::: Exercise data :::

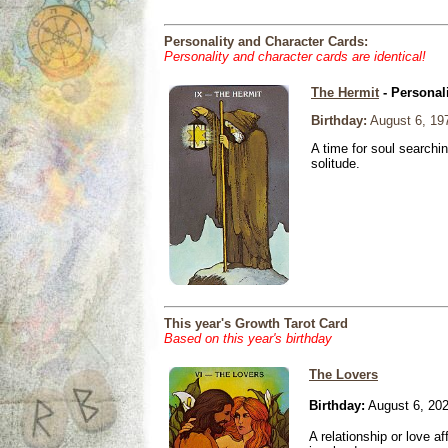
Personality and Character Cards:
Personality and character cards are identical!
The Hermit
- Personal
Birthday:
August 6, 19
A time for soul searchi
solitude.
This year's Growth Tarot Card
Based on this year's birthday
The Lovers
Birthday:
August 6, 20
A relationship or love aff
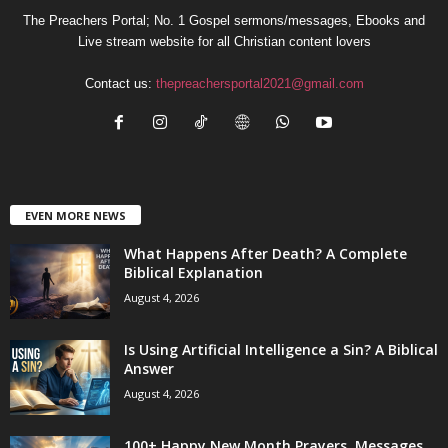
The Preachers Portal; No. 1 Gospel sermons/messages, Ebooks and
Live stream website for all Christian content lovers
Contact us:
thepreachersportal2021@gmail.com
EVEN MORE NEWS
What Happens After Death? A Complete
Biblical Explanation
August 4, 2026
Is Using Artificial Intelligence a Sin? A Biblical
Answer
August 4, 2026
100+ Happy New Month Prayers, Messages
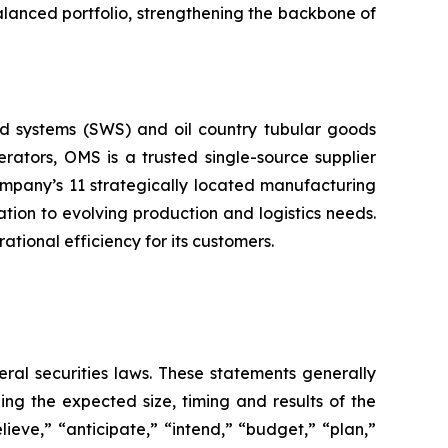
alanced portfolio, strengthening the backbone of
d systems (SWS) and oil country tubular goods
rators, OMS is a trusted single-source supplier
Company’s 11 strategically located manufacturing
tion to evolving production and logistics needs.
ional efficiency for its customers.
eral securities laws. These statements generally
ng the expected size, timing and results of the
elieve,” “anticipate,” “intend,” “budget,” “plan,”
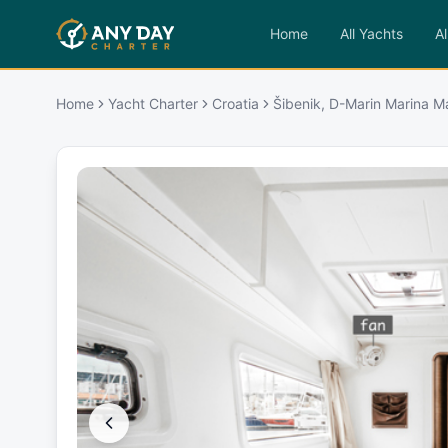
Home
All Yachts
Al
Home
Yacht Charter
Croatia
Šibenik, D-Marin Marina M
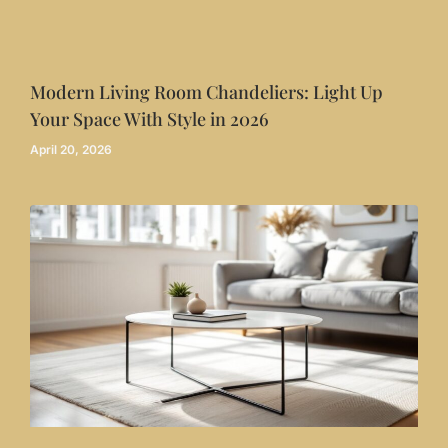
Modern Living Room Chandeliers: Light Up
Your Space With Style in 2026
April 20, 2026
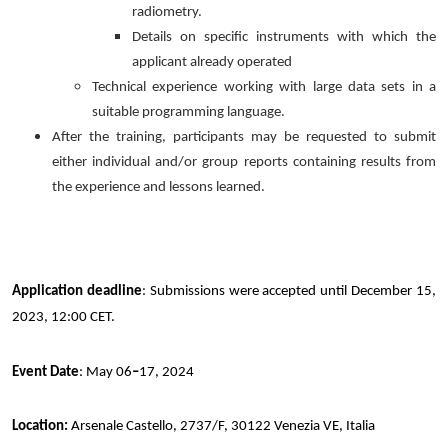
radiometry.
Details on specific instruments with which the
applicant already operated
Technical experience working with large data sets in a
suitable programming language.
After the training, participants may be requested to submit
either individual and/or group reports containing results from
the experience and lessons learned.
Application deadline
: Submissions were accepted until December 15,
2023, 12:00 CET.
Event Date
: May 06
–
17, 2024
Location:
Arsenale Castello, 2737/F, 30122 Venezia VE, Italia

:::
::: Exercise data :::

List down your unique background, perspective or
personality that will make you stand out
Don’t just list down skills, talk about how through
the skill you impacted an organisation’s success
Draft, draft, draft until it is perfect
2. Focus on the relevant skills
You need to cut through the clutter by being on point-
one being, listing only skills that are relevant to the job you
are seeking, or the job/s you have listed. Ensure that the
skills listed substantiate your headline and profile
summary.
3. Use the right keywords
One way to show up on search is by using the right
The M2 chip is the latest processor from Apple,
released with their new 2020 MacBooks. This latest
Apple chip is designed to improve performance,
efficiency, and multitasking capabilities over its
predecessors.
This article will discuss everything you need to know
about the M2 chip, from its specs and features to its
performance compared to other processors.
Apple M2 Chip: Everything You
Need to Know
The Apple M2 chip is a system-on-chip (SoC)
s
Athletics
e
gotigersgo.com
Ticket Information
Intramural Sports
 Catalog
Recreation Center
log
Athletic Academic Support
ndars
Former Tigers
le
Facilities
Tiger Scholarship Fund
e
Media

:::

Directions>
From the records above, give again only the part that opens with the line containing "rators, OMS is" and closes with the line containing "Your Space With Style in 2026". Keep both ends but drop the pictures.

Result of this exercise>
rators, OMS is a trusted single-source supplier
Company’s 11 strategically located manufacturing
tion to evolving production and logistics needs.
ional efficiency for its customers.
eral securities laws. These statements generally
ng the expected size, timing and results of the
elieve,” “anticipate,” “intend,” “budget,” “plan,”
Home
All Yachts
Al
Home
Yacht Charter
Croatia
Šibenik, D-Marin Marina M
Modern Living Room Chandeliers: Light Up
Your Space With Style in 2026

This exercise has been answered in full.